Instead of a funeral service a Finnish socialist leader gave
a speech while dressed in a red sweater. Isak Mäkynen interprets
this event as one reason for the system of "gatekeeping",
which meant that during the Depression in the 1930s Finns could
not get a job in the mines without a reference from the Finnish
priest or without membership in the Loyal Finns of Canada (Vasiliadis
1989: 121-122).
The gatekeeping or 'card system'
(korttisysteemi) as the Finns called it is the essential
point in the stories about Reverend August Lappala. For Viktor
Koski he was definitely a crook, a priest who got mixed up with
politics and was enchanted by his power. Koski describes Reverend
Lappala not just an agent in the gatekeeping system, but as one
of its actual inventors together with a mysterious Colonel Elvegren.
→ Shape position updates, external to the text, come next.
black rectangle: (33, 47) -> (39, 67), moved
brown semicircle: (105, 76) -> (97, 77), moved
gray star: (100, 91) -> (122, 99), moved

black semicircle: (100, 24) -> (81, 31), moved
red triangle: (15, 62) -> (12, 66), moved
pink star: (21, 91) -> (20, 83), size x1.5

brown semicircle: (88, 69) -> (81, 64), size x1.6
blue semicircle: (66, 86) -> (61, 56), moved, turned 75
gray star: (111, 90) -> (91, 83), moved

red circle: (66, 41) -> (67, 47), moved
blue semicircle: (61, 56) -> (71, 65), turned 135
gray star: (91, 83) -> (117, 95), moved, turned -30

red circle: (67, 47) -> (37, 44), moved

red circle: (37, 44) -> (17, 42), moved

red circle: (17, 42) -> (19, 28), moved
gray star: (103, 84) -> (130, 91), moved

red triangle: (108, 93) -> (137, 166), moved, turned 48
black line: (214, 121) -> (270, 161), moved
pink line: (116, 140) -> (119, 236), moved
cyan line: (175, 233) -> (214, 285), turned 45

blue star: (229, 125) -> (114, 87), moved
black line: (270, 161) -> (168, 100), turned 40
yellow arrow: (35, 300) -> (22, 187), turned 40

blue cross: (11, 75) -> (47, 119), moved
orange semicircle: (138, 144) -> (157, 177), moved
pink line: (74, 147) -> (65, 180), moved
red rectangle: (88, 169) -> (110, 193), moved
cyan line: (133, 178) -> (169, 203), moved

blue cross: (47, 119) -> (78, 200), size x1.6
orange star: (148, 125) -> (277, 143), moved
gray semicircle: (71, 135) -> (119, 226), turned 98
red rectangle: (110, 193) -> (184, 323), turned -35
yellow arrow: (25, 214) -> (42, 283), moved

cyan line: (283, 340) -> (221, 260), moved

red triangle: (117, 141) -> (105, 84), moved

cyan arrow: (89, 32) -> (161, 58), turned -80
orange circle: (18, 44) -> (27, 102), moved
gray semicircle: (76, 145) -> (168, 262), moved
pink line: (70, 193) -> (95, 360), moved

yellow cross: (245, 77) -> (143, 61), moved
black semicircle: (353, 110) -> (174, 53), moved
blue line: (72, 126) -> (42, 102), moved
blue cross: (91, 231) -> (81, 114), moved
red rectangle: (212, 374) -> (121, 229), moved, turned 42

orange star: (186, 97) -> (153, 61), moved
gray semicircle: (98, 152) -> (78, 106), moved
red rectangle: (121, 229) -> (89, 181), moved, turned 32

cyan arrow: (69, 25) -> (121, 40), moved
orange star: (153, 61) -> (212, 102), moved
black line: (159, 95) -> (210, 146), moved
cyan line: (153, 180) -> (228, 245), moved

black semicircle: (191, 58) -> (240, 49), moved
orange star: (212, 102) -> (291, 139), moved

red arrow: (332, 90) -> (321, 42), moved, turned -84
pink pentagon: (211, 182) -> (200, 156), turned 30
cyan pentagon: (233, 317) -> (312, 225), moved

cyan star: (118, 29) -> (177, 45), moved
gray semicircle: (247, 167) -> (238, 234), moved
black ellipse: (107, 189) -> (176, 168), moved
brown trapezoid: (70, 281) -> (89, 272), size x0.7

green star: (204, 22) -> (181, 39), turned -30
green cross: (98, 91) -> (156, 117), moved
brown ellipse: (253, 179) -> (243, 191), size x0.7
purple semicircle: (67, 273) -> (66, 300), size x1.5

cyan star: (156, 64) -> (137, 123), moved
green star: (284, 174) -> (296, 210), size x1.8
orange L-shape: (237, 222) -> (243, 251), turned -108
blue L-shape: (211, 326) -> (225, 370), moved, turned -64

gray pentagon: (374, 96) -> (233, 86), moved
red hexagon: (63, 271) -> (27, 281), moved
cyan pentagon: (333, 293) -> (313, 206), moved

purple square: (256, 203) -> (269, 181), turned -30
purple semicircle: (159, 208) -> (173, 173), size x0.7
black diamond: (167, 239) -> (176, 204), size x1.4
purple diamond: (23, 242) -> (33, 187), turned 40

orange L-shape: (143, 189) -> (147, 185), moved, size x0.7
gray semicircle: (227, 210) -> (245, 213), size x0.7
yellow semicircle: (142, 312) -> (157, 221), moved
According to Koski, this Elvegren was a White leader and torturer
of the Reds in the Finnish Civil War. He was supposed to have
been killed by the bolsheviks in the Soviet Union at the beginning
of the 1920s, but Koski had himself seen and recognized him in
Toronto a few years later. (14) Koski
mixes up historical concepts in his comment that Lappala and
Elvegren invented a "Gestapo after the model of old czar
Nikolai". According to Viktor Koski, an English-speaking
priest of the United Church put an end to Lappala's gatekeeping
and he was forbidden to get mixed up with politics.
If reverend Lappala is a prototypical
crook for Viktor Koski, he is a prototypical hero for Isak Mäkynen.
The following story about an FOC meeting in the year 1928 is
obviously a recount of a meeting witnessed by Mäkynen himself,
even though he keeps his own emotions aside until the last comment:
(15)
At the same meeting had
arrived a mother of two children, whose husband had gotten a
job at the Hollinger mine, because at that time Hollinger mine
did not employ the Finns, which was because of the outrageous
propaganda of the Finns after the fire in Hollinger mine - 38
men died, 8 of them Finnish. This mother told the public how
long her husband had been unemployed, she prayed God that her
husband would get a job and turned in her distress towards Reverend
Lappala and he was able to talk to the leaders of the Hollinger
mine so profitably that her husband and the only supporter got
a job. This woman spoke on the stage, the curtains were brought
down but the woman stepped in front of the curtains and continued
her speech thanking God and Reverend Lappala, then a group of
men attacked the stage and roughly took this mother from the
speaker's place (this was shocking for a young man from the old
land).
Jalmari Saarinen (b. 1903),
a miner and a contributor to several Finnish-Canadian newspapers,
told to me in an interview a third dangerous truth about Reverend
Lappala. He took this theme up voluntarily and apparently wanted
to present his own argument, to disengage from the crook-hero
composition in which Reverend Lappala had been placed by the
Red Finns and the church Finns. He builds up his own, alternative
position, describing the reverend as a decent priest and a decent
man. The story is based on Jalmari Saarinen's own experience:
he had been hurt in a mine accident and he had to fill in some
applications for compensation in English. He did not want to
pay for a professional translator but went to Reverend Lappala
and was treated in a friendly manner:
When the paper was filled
I asked: "What do I owe you for this?" - he was actually
hurt, I am here to serve people, it does not cost anything. I
said that this is a real man, a real pastor here. And I started
to go to the little church at the corner of the Elm Street, one
Sunday I went there, but they looked at me badly, somebody said
that a communist dares to come here. I thought that I do not
want to give offence to anyone and I stayed away, although I
really liked it at the beginning.
Jalmari Saarinen remained a
lone thinker, between the different ideological groups, and criticized
in his newspaper articles the antireligiousness of the Finnish-Canadians.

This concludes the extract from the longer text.